* _WORK INSTRUCTIONS_
Only the lines containing the string "link" are needed; copy all of them from the listing.

* _INPUT MATERIAL_
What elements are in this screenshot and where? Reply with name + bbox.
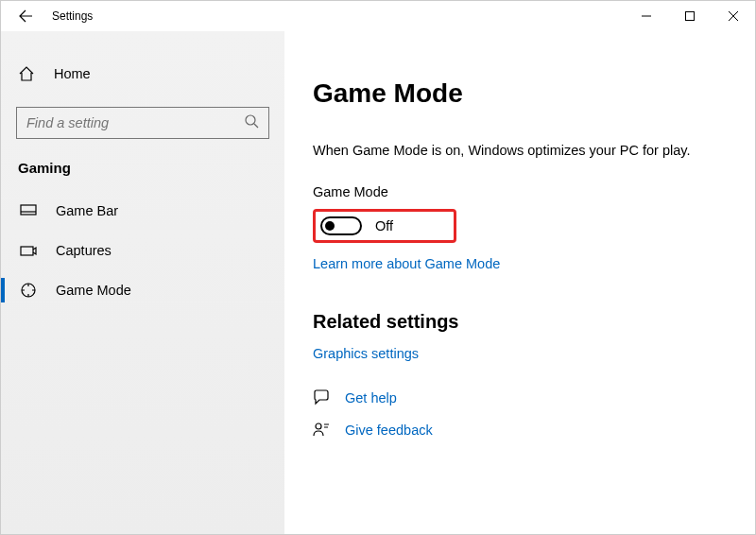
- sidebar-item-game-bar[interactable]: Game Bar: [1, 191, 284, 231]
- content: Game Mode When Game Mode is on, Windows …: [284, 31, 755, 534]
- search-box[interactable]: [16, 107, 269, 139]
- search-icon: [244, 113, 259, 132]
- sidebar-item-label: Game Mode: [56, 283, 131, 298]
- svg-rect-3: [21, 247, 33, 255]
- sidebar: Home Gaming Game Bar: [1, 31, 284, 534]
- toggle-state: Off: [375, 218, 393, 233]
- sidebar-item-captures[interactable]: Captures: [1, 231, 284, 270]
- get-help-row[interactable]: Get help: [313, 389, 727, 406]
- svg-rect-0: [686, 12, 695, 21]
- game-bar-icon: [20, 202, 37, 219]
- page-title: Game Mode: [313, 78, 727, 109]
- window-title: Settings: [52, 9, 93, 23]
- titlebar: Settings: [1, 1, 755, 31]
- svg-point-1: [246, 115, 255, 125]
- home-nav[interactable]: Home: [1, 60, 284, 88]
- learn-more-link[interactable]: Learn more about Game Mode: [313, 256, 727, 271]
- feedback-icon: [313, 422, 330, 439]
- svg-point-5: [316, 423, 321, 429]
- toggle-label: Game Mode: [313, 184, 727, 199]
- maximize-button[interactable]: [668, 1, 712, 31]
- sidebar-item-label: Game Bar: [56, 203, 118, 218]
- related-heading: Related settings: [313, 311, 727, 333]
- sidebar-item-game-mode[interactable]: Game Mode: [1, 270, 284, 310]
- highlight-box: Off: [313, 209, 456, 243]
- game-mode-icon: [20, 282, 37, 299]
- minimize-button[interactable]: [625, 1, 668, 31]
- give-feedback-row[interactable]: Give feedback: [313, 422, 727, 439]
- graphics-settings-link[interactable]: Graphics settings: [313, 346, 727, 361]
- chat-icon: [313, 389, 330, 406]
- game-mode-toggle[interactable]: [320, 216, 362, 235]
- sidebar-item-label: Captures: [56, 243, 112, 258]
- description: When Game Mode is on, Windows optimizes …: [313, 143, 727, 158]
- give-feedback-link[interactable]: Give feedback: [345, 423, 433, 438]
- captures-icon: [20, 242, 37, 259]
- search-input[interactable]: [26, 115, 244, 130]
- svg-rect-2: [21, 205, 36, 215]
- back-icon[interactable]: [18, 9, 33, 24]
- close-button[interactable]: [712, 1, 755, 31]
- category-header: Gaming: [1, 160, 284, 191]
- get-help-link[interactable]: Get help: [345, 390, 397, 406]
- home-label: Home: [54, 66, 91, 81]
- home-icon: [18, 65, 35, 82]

* _TASK RESULT_
- learn-more-link[interactable]: Learn more about Game Mode: [313, 256, 727, 271]
- graphics-settings-link[interactable]: Graphics settings: [313, 346, 727, 361]
- give-feedback-link[interactable]: Give feedback: [345, 423, 433, 438]
- get-help-link[interactable]: Get help: [345, 390, 397, 406]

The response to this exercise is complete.